Schul- und Hochschulmathematik

Eine typische Szene aus dem Wintersemester: Erwartungsvolle Studienanfänger und -anfängerinnen sitzen in den ersten Mathevorlesungen und an den ersten Übungsblättern. Aber irgendwie hakt und klemmt es, die Anforderungen sind ungewohnt, die Aufgaben schwierig, neue Inhalte kommen zu schnell, Überforderung und Frust stellen sich ein und schon nach der Weihnachtspause ist deutlich mehr Platz im Hörsaal. Nach der ersten Klausur ist dann oft weniger als die Hälfte der Studierenden übrig und die ehemals gewohnten 13 bis 15 Punkte aus den Mathearbeiten sind vielleicht durch ein gerade noch bestanden oder sogar eine 5.0 ersetzt worden.

Wie kann es eigentlich sein, dass selbst sehr gute schulische Leistungen in Mathematik kein Erfolgsgarant in diesem Fach an der Uni sind? Wieso helfen die erlernten Techniken aus der Schule so wenig an der Uni? Es sieht fast so aus, als hätten Mathematik an Schule und Uni neben der Fachbezeichnung nicht viele Gemeinsamkeiten, aber worin besteht denn genau der Unterschied?

Antworten auf diese Fragen zu finden, war ein wichtiger Ausgangspunkt für das Projekt $\mmath$.

Da die Betreuung von Anfängerjahrgängen immer wieder zeigt, dass das strenge Einhalten der mathematischen Spielregeln eine entscheidende Startschwierigkeit darstellt, entstand die Idee, diese traditionell eher implizit vermittelten Regeln deutlicher herauszuarbeiten. Ein für Anfänger verständliches Regelheft, das die Realität des mathematischen Arbeitens im Studium so nahe wie möglich widerspiegelt, aber trotzdem das Grundgerüst des rationalen, logischen Argumentierens vollständig beschreibt - das wäre toll!

Um sicherzustellen, dass die Regeln unmissverständlich formuliert sind und korrekt ineinandergreifen, bot es sich an, sie in einem Programm zu implementieren - ein Programm, das im übertragenen Sinne in den Köpfen der Studierenden laufen soll, um mathematische Texte regelkonform interpretieren und überprüfen zu können.

Das Programm wäre gleichzeitig auch der vorführbare Beleg, dass Mathematik einen stur erlenbaren und sogar maschinell durchführbaren Anteil hat, in dem die Kreativität und Ästhetik beim Erschaffen mathematischer Begriffe und beim Finden und Begründen von Zusammenhängen zwischen ihnen überhaupt erst stattfinden kann.

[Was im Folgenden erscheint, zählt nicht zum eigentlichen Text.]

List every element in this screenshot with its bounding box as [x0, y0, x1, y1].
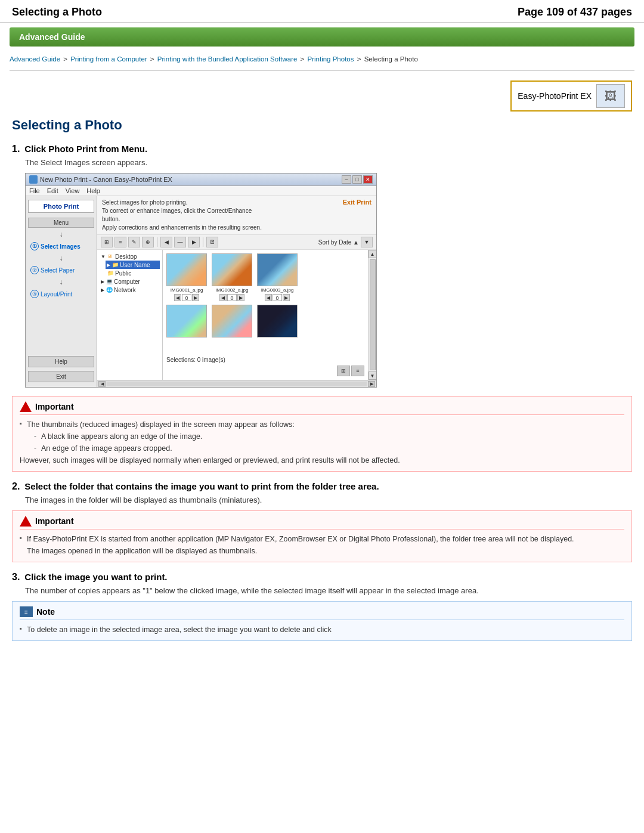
- close-btn[interactable]: ✕: [363, 175, 373, 184]
- photo-label-1: IMG0001_a.jpg: [171, 287, 203, 293]
- section-title: Selecting a Photo: [12, 117, 632, 133]
- tool-btn-7[interactable]: ▶: [188, 237, 200, 247]
- menu-file[interactable]: File: [29, 187, 40, 194]
- photo-plus-1[interactable]: ▶: [192, 294, 199, 301]
- exit-print-label[interactable]: Exit Print: [343, 199, 371, 206]
- scroll-thumb[interactable]: [370, 259, 376, 370]
- hscroll-track[interactable]: [107, 382, 367, 386]
- important-item-2: If Easy-PhotoPrint EX is started from an…: [20, 533, 624, 557]
- step-2-heading: Select the folder that contains the imag…: [24, 481, 379, 491]
- view-icon-1[interactable]: ⊞: [337, 366, 350, 376]
- photo-thumb-4[interactable]: [166, 305, 207, 337]
- photo-img-1[interactable]: [166, 253, 207, 286]
- restore-btn[interactable]: □: [352, 175, 362, 184]
- photo-minus-2[interactable]: ◀: [219, 294, 227, 301]
- breadcrumb-sep2: >: [150, 55, 156, 63]
- photo-plus-3[interactable]: ▶: [283, 294, 290, 301]
- titlebar-left: New Photo Print - Canon Easy-PhotoPrint …: [29, 175, 172, 184]
- breadcrumb-link-advanced-guide[interactable]: Advanced Guide: [10, 55, 60, 63]
- step-1-heading-row: 1. Click Photo Print from Menu.: [12, 144, 632, 154]
- tree-arrow-desktop: ▼: [101, 254, 106, 259]
- step-3-number: 3.: [12, 572, 20, 583]
- photo-img-2[interactable]: [212, 253, 252, 286]
- photo-plus-2[interactable]: ▶: [237, 294, 244, 301]
- step-select-images[interactable]: ① Select Images: [28, 241, 94, 252]
- note-content: To delete an image in the selected image…: [20, 624, 624, 636]
- tool-btn-8[interactable]: 🖹: [206, 237, 218, 247]
- step-2-block: 2. Select the folder that contains the i…: [12, 481, 632, 562]
- important-item-1: The thumbnails (reduced images) displaye…: [20, 419, 624, 454]
- breadcrumb-link-printing-computer[interactable]: Printing from a Computer: [70, 55, 147, 63]
- photo-img-4[interactable]: [166, 305, 207, 337]
- photo-minus-3[interactable]: ◀: [265, 294, 272, 301]
- tree-username[interactable]: ▶ 📁 User Name: [106, 261, 160, 269]
- photo-thumb-1[interactable]: IMG0001_a.jpg ◀ 0 ▶: [166, 253, 207, 301]
- page-number: Page 109 of 437 pages: [518, 6, 632, 18]
- tool-btn-6[interactable]: —: [174, 237, 186, 247]
- photo-thumb-5[interactable]: [212, 305, 252, 337]
- important-content-1: The thumbnails (reduced images) displaye…: [20, 419, 624, 466]
- step-select-paper[interactable]: ② Select Paper: [28, 265, 94, 275]
- step-layout-print[interactable]: ③ Layout/Print: [28, 289, 94, 299]
- app-icon: [29, 175, 38, 184]
- toolbar-sep-2: [203, 237, 203, 247]
- important-triangle-2: [20, 516, 32, 527]
- photo-img-6[interactable]: [257, 305, 298, 337]
- menu-view[interactable]: View: [66, 187, 80, 194]
- tool-btn-3[interactable]: ✎: [128, 237, 140, 247]
- toolbar-sep-1: [157, 237, 157, 247]
- important-content-2: If Easy-PhotoPrint EX is started from an…: [20, 533, 624, 557]
- tool-btn-5[interactable]: ◀: [160, 237, 172, 247]
- photo-img-3[interactable]: [257, 253, 298, 286]
- arrow-down-3: ↓: [28, 278, 94, 286]
- tool-btn-1[interactable]: ⊞: [101, 237, 113, 247]
- step-2-desc: The images in the folder will be display…: [25, 496, 632, 504]
- photo-count-1: 0: [182, 294, 191, 301]
- tree-arrow-computer: ▶: [101, 279, 104, 284]
- arrow-down-2: ↓: [28, 254, 94, 262]
- scroll-up[interactable]: ▲: [369, 250, 377, 258]
- menu-edit[interactable]: Edit: [47, 187, 58, 194]
- tree-label-network: Network: [114, 287, 136, 293]
- minimize-btn[interactable]: –: [342, 175, 351, 184]
- step-1-block: 1. Click Photo Print from Menu. The Sele…: [12, 144, 632, 472]
- important-header-1: Important: [20, 401, 624, 415]
- logo-text: Easy-PhotoPrint EX: [518, 91, 592, 101]
- photo-thumb-2[interactable]: IMG0002_a.jpg ◀ 0 ▶: [212, 253, 252, 301]
- step-label-3: Layout/Print: [41, 291, 72, 298]
- photo-label-2: IMG0002_a.jpg: [216, 287, 249, 293]
- important-triangle-1: [20, 401, 32, 412]
- photo-img-5[interactable]: [212, 305, 252, 337]
- hscroll-right[interactable]: ▶: [368, 381, 375, 387]
- important-header-2: Important: [20, 516, 624, 529]
- tree-label-public: Public: [115, 270, 131, 277]
- menu-help[interactable]: Help: [86, 187, 100, 194]
- photo-minus-1[interactable]: ◀: [174, 294, 181, 301]
- hscrollbar: ◀ ▶: [97, 380, 376, 387]
- main-content: Selecting a Photo 1. Click Photo Print f…: [0, 117, 644, 662]
- photo-thumb-6[interactable]: [257, 305, 298, 337]
- exit-button[interactable]: Exit: [28, 371, 94, 382]
- tree-desktop[interactable]: ▼ 🖥 Desktop: [100, 252, 160, 261]
- screenshot-titlebar: New Photo Print - Canon Easy-PhotoPrint …: [26, 174, 376, 186]
- tool-btn-4[interactable]: ⊕: [142, 237, 154, 247]
- hscroll-left[interactable]: ◀: [98, 381, 106, 387]
- tree-computer[interactable]: ▶ 💻 Computer: [100, 277, 160, 286]
- folder-icon-public: 📁: [107, 270, 114, 277]
- step-num-3: ③: [30, 290, 39, 298]
- arrow-down-1: ↓: [28, 230, 94, 239]
- tool-btn-2[interactable]: ≡: [114, 237, 126, 247]
- breadcrumb-link-bundled-software[interactable]: Printing with the Bundled Application So…: [157, 55, 298, 63]
- scroll-down[interactable]: ▼: [369, 371, 377, 380]
- sort-dropdown[interactable]: ▼: [361, 237, 373, 247]
- selections-label: Selections: 0 image(s): [166, 357, 364, 363]
- tree-network[interactable]: ▶ 🌐 Network: [100, 286, 160, 294]
- selections-area: Selections: 0 image(s) ⊞ ≡: [166, 353, 364, 376]
- view-icon-2[interactable]: ≡: [351, 366, 364, 376]
- breadcrumb-link-printing-photos[interactable]: Printing Photos: [308, 55, 354, 63]
- tree-public[interactable]: 📁 Public: [106, 269, 160, 277]
- help-button[interactable]: Help: [28, 356, 94, 367]
- menu-button[interactable]: Menu: [28, 218, 94, 228]
- photo-thumb-3[interactable]: IMG0003_a.jpg ◀ 0 ▶: [257, 253, 298, 301]
- important-box-1: Important The thumbnails (reduced images…: [12, 396, 632, 472]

Außerdem stellen sich sofort spannende didaktische Fragen: Wenn die Kenntnis und das Befolgen der mathematischen Spielregeln so wichtig sind, wie verankert man diese Kompetenzen am besten in einem menschlichen Kopf? Welche Aufgaben und Projekte sind dafür am besten geeignet? Wird in der aktuellen Ausbildung an Schule und Uni zu viel Gewicht auf Inhalte und zu wenig auf das korrekte Umgehen mit den Inhalten gelegt?

Die jährlich wiederkehrenden Schwierigkeiten legen jedenfalls nahe, dass die Schule die benötigten Regel-Kompetenzen nicht in dem Maße aufbaut, wie sie an der Universität stillschweigend vorausgesetzt werden. Dass viele Diskussionen über die Schnittstelle zwischen Schule und Universität in einer Liste von benötigten und leider weggefallenen mathematischen Themen enden, zeigt dabei nur, dass die Fokussierung auf Inhalte den Blick auf weitere entscheidende Kompetenzen und die Frage, was Mathematik eigentlich ausmacht, verstellt.